As for the rest of us, we can only do what seems best at the time and take comfort in Romans 8:28.

Interesting thoughts...especially since I was a cowardly pacifist as a teenager who was transformed by the Watergate travesties and the Nixon impeachment. If I'd had my way, Judge Sirica would have been named Pope and Sam Ervin would have been president for a term not less than his remaining natural life. Idealistic innocence dies hard, it seems.
I had some mixed feelings about Felt "coming out of the dark" (apologies to Gloria Estefan) after 30 years. I agree that he played it safe, hid in government-pensioned comfort, and now seems to be standing up at this late stage only to take a bow and cash a check or two before he shuffles off. But all have sinned and fallen short of the glory of God, I've been told - myself most especially.
I'm not sure that anything I've done would equal the value of Felt's tip-off to the Woodward/Bernstein team - so I really can't judge, eh?
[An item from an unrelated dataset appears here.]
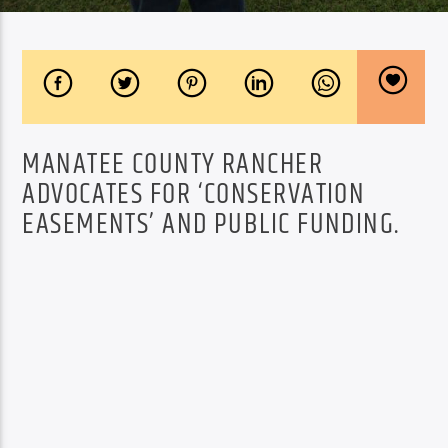
MANATEE COUNTY RANCHER
ADVOCATES FOR ‘CONSERVATION
EASEMENTS’ AND PUBLIC FUNDING.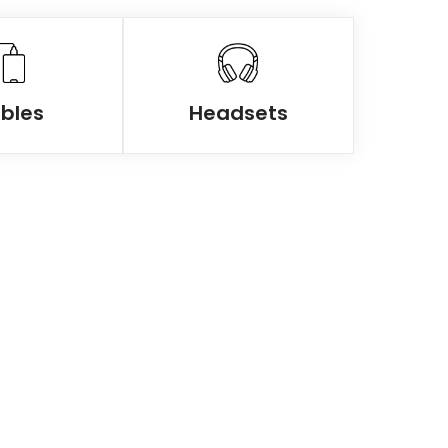
bles
Headsets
I've come to see that the fruit of our actions is rarely as sweet or pure as we would want 'em to be. My motives are never, ever pure - so calling others' motives under the spotlight just reflects ever so brightly on my own tarnished intentions.
My thoughts have been, "Let him go, let him die, and God, grant him whatever peace he needs to find you and stick with You." That's rarely the way it works these days, however. I'm afraid that soon they'll be trying to exhume the bodies of the Oval Office tapes, to re-examine the 6-1/2 minute gap, to see if it's REALLY as silent as they say...
My question frequently ends up being, "Don't we have enough to be concerned about today without having to wonder about stuff from 3 decades ago?"